- **Exercise details**
For the records below, report how many lines include "special", with no accompanying text.

-- Extracted information follows --

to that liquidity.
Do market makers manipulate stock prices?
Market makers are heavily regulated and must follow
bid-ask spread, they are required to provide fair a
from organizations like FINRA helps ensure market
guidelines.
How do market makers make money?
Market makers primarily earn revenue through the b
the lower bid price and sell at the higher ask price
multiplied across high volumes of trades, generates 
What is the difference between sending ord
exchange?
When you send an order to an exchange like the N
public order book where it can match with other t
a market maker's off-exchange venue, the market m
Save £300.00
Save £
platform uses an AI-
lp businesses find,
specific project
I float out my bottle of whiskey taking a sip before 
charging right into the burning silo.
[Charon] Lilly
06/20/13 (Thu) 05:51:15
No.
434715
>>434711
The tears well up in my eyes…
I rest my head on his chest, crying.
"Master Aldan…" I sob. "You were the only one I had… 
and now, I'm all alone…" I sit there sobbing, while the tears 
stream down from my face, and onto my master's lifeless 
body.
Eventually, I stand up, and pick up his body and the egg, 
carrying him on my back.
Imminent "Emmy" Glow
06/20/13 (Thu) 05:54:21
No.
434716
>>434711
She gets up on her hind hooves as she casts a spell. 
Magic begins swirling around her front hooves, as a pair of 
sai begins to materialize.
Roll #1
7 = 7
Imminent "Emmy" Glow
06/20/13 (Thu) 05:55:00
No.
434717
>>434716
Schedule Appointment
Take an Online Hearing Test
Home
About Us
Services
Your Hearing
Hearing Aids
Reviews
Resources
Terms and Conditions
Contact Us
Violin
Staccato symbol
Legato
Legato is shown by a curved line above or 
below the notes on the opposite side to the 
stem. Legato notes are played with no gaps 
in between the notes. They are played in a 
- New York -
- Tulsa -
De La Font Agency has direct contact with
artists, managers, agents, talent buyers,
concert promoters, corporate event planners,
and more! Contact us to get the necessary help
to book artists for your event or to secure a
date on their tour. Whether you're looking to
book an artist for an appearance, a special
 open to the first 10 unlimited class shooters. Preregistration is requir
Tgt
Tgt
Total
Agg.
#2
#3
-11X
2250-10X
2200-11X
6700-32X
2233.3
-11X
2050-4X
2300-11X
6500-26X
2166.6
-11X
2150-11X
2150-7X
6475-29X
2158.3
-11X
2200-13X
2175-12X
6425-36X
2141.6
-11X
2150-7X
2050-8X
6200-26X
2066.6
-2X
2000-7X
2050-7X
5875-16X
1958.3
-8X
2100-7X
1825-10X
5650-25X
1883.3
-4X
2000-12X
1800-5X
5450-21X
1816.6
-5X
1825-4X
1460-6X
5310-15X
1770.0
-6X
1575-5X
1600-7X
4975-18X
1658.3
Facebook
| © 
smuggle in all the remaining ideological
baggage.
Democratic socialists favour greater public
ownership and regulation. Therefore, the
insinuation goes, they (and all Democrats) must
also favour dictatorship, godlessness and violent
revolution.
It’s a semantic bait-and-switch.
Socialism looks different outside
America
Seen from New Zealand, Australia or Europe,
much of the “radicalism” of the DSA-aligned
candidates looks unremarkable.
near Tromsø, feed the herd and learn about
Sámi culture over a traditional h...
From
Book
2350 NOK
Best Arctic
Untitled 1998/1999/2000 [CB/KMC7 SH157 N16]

-- Extracted information concluded --
-- Extracted information follows --

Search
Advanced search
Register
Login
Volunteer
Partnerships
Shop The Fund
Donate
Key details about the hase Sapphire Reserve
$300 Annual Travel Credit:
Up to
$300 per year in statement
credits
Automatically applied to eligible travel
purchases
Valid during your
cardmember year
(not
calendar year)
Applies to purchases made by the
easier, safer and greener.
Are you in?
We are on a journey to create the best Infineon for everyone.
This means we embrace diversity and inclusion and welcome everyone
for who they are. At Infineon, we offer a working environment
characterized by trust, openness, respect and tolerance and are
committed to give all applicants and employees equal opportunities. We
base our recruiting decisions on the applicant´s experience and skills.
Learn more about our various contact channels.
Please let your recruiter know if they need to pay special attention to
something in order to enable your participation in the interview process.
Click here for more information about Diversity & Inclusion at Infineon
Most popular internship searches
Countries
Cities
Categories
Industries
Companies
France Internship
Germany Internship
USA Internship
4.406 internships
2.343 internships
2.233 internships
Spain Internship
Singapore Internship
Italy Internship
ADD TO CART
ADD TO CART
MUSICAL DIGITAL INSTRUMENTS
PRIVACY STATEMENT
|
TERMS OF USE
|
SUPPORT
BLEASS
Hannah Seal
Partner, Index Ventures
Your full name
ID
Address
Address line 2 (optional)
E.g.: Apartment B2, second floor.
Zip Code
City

-- Extracted information concluded --

- **Answer to the exercise**
2